#### What the exercise asks
Copy whichever lines of the data hold the word "Extract".

#### Information
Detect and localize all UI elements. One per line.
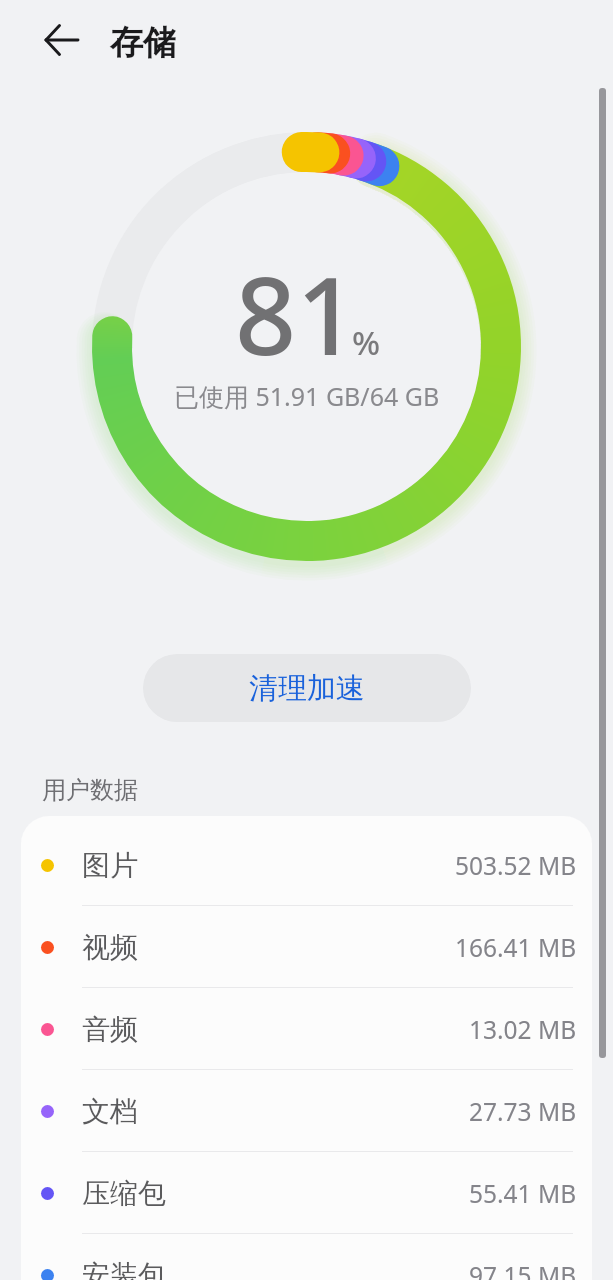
staticText: 存储: [110, 22, 176, 64]
button[interactable]: 音频: [21, 988, 592, 1070]
staticText: 用户数据: [42, 775, 138, 805]
button[interactable]: 安装包: [21, 1234, 592, 1280]
button[interactable]: 视频: [21, 906, 592, 988]
staticText: 166.41 MB: [455, 931, 577, 964]
staticText: 压缩包: [82, 1176, 166, 1211]
staticText: 音频: [82, 1012, 138, 1047]
staticText: 97.15 MB: [469, 1259, 577, 1280]
button[interactable]: Back: [21, 11, 79, 69]
staticText: %: [352, 320, 381, 365]
staticText: 13.02 MB: [469, 1013, 577, 1046]
staticText: 已使用 51.91 GB/64 GB: [174, 379, 440, 413]
button[interactable]: 图片: [21, 824, 592, 906]
staticText: 文档: [82, 1094, 138, 1129]
staticText: 55.41 MB: [469, 1177, 577, 1210]
button[interactable]: 清理加速: [143, 654, 471, 722]
staticText: 安装包: [82, 1258, 166, 1280]
staticText: 503.52 MB: [455, 849, 577, 882]
staticText: 视频: [82, 930, 138, 965]
staticText: 81: [235, 241, 358, 387]
staticText: 图片: [82, 848, 138, 883]
staticText: 清理加速: [249, 670, 365, 707]
button[interactable]: 压缩包: [21, 1152, 592, 1234]
button[interactable]: 文档: [21, 1070, 592, 1152]
staticText: 27.73 MB: [469, 1095, 577, 1128]
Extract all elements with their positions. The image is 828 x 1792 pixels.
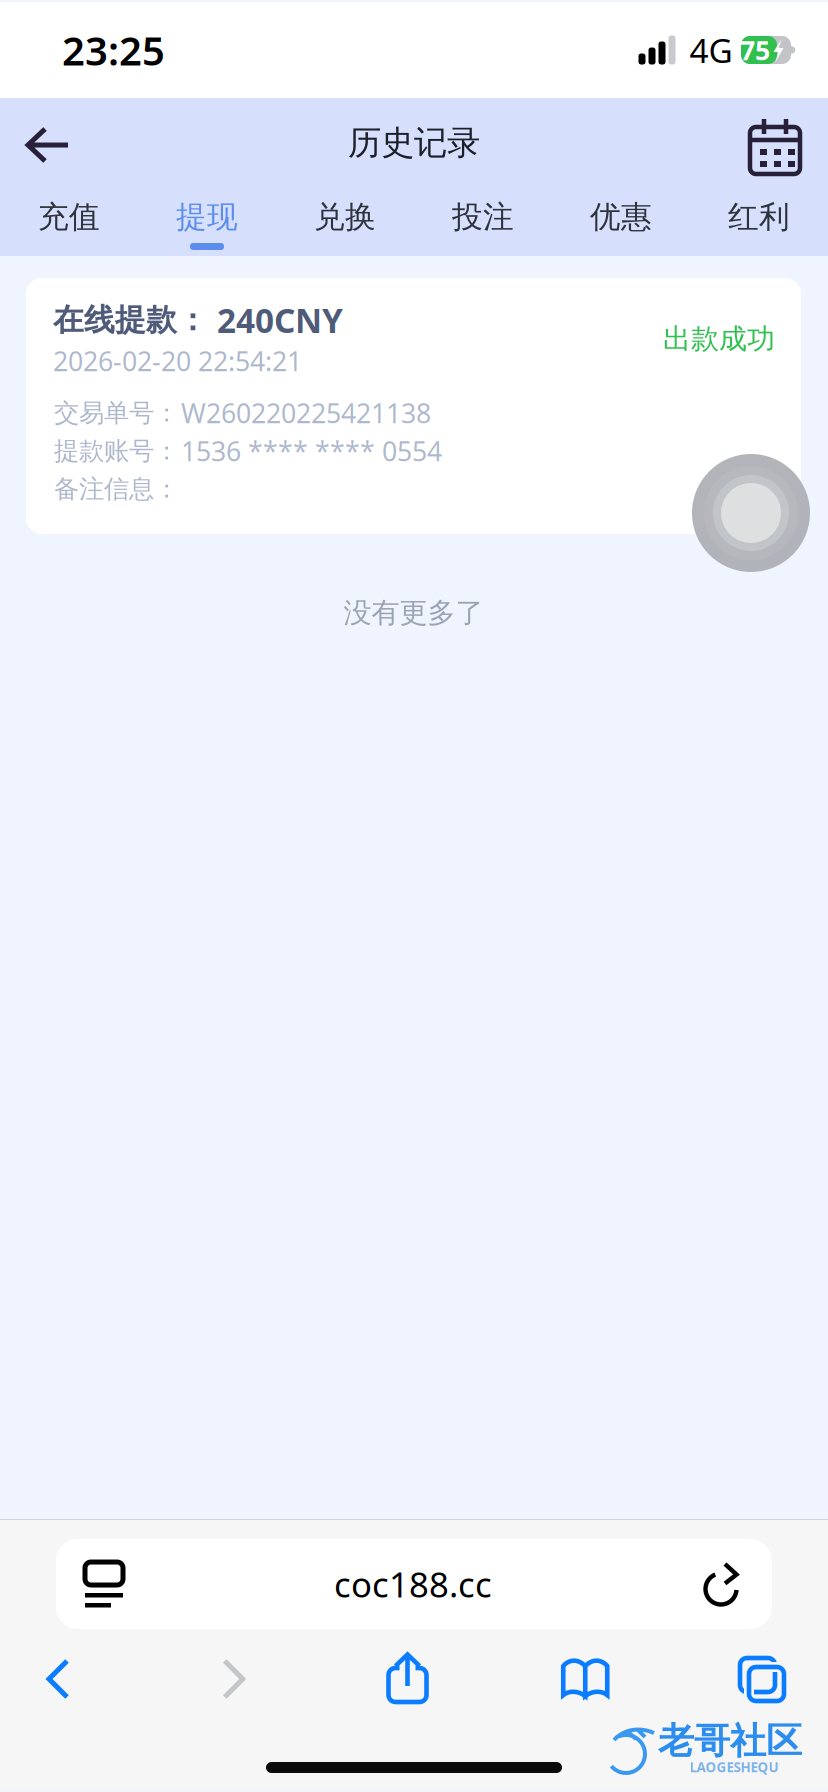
staticText: 2026-02-20 22:54:21 [53,343,302,379]
staticText: 1536 **** **** 0554 [181,433,442,469]
staticText: 出款成功 [663,322,775,356]
button[interactable]: Back [0,98,96,188]
staticText: LAOGESHEQU [690,1758,778,1776]
button[interactable]: 投注 [414,188,552,256]
staticText: 提款账号： [54,435,179,466]
staticText: 75 [740,32,770,68]
staticText: 备注信息： [54,473,179,504]
button[interactable]: Tabs [706,1649,816,1709]
staticText: coc188.cc [334,1561,492,1607]
button[interactable]: 优惠 [552,188,690,256]
staticText: 4G [690,28,732,72]
button[interactable]: 红利 [690,188,828,256]
button[interactable]: Calendar [724,98,828,188]
button[interactable]: Share [354,1649,464,1709]
staticText: 老哥社区 [658,1719,802,1763]
button[interactable]: Bookmarks [530,1649,640,1709]
staticText: 优惠 [590,198,652,236]
staticText: 没有更多了 [344,596,484,630]
staticText: 红利 [728,198,790,236]
button[interactable]: Forward [179,1649,289,1709]
staticText: W260220225421138 [181,395,431,431]
button[interactable]: Back [3,1649,113,1709]
staticText: 兑换 [314,198,376,236]
button[interactable]: 提现 [138,188,276,256]
button[interactable]: 兑换 [276,188,414,256]
staticText: 历史记录 [348,122,480,163]
button[interactable]: coc188.cc [56,1539,772,1629]
staticText: 交易单号： [54,397,179,428]
staticText: 在线提款： [53,301,208,339]
staticText: 240CNY [217,298,343,342]
staticText: 投注 [452,198,514,236]
button[interactable]: 充值 [0,188,138,256]
staticText: 提现 [176,198,238,236]
staticText: 充值 [38,198,100,236]
staticText: 23:25 [62,23,165,76]
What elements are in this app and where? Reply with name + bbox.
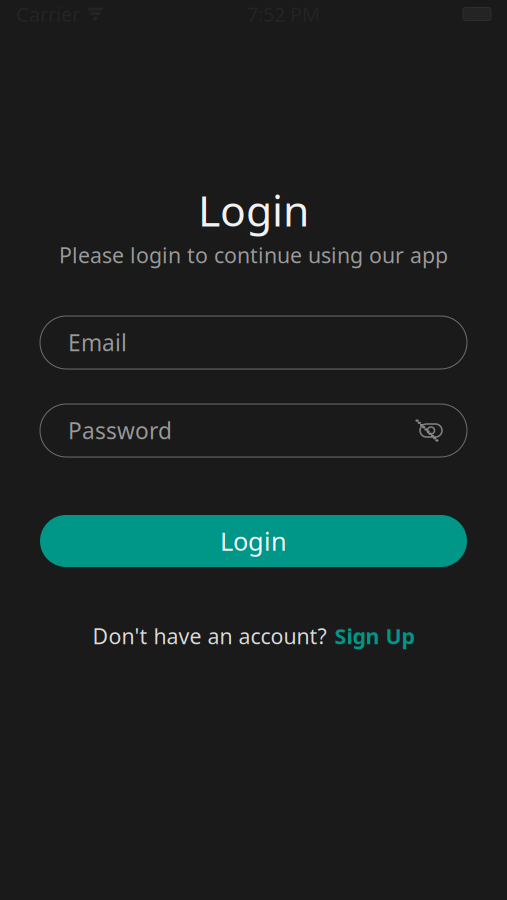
staticText: Login	[220, 524, 287, 558]
staticText: Sign Up	[334, 622, 414, 650]
button[interactable]: Password	[40, 404, 467, 457]
staticText: Please login to continue using our app	[59, 241, 448, 269]
staticText: Email	[68, 327, 127, 358]
staticText: Login	[198, 182, 309, 238]
button[interactable]: Login	[40, 515, 467, 567]
button[interactable]: Email	[40, 316, 467, 369]
staticText: Don't have an account?	[92, 622, 326, 650]
staticText: Password	[68, 415, 172, 446]
staticText: 7:52 PM	[247, 1, 320, 27]
button[interactable]: Sign Up	[334, 622, 414, 650]
staticText: Carrier	[16, 1, 80, 27]
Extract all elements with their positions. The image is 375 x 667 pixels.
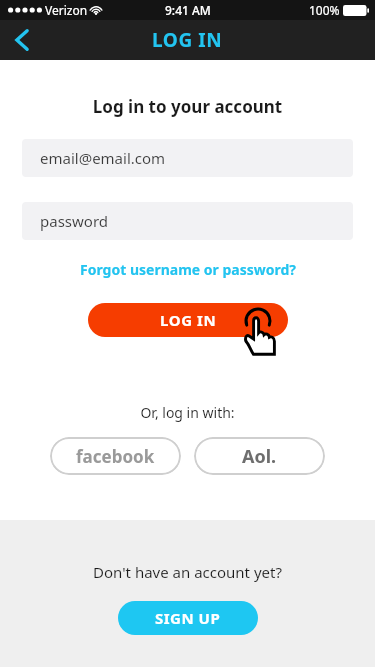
- staticText: Forgot username or password?: [80, 260, 296, 279]
- button[interactable]: Aol.: [194, 437, 325, 475]
- button[interactable]: email@email.com: [22, 139, 353, 177]
- staticText: facebook: [76, 445, 155, 468]
- staticText: Don't have an account yet?: [93, 562, 282, 582]
- staticText: SIGN UP: [155, 608, 221, 628]
- staticText: Log in to your account: [0, 95, 375, 118]
- staticText: 100%: [309, 2, 340, 18]
- button[interactable]: LOG IN: [88, 303, 288, 337]
- staticText: email@email.com: [40, 148, 166, 168]
- staticText: password: [40, 211, 108, 231]
- button[interactable]: password: [22, 202, 353, 240]
- staticText: LOG IN: [152, 27, 223, 53]
- button[interactable]: Forgot username or password?: [0, 257, 375, 282]
- button[interactable]: SIGN UP: [118, 601, 258, 635]
- staticText: LOG IN: [160, 310, 217, 330]
- button[interactable]: facebook: [50, 437, 181, 475]
- staticText: 9:41 AM: [165, 2, 211, 18]
- button[interactable]: Back: [0, 20, 44, 60]
- staticText: Or, log in with:: [0, 403, 375, 422]
- staticText: Verizon: [45, 2, 88, 18]
- staticText: Aol.: [242, 444, 277, 469]
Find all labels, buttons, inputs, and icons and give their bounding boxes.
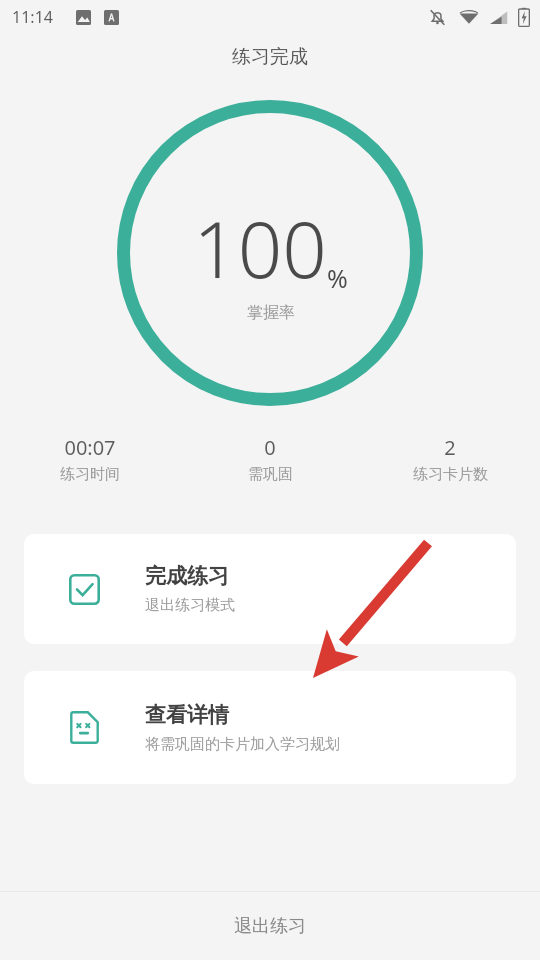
staticText: 100 — [193, 195, 327, 301]
button[interactable]: 0 — [180, 434, 360, 484]
staticText: 退出练习 — [234, 915, 306, 938]
other: Notifications off — [428, 8, 447, 27]
staticText: 退出练习模式 — [145, 596, 235, 615]
staticText: % — [327, 261, 348, 295]
staticText: 练习完成 — [232, 45, 308, 69]
staticText: 完成练习 — [145, 563, 229, 589]
other: 查看详情 — [68, 711, 101, 744]
staticText: 11:14 — [12, 6, 53, 28]
staticText: 将需巩固的卡片加入学习规划 — [145, 735, 340, 754]
other: Battery charging — [518, 7, 530, 27]
staticText: 查看详情 — [145, 702, 229, 728]
button[interactable]: 查看详情 — [24, 671, 516, 784]
staticText: 2 — [444, 434, 456, 461]
staticText: 0 — [264, 434, 276, 461]
other: Wi-Fi — [459, 7, 479, 27]
staticText: 掌握率 — [247, 303, 295, 323]
other: 完成练习 — [69, 574, 100, 605]
staticText: 练习时间 — [60, 465, 120, 484]
staticText: 00:07 — [64, 434, 116, 461]
button[interactable]: 00:07 — [0, 434, 180, 484]
button[interactable]: 退出练习 — [0, 892, 540, 960]
button[interactable]: 完成练习 — [24, 534, 516, 644]
staticText: 练习卡片数 — [413, 465, 488, 484]
other: Cellular signal — [489, 8, 508, 27]
staticText: 需巩固 — [248, 465, 293, 484]
button[interactable]: 2 — [360, 434, 540, 484]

#### Answer for this exercise
Extract all elements with their positions. The image is 828 x 1792 pixels.
Extract all elements with their positions. The image is 375 x 667 pixels.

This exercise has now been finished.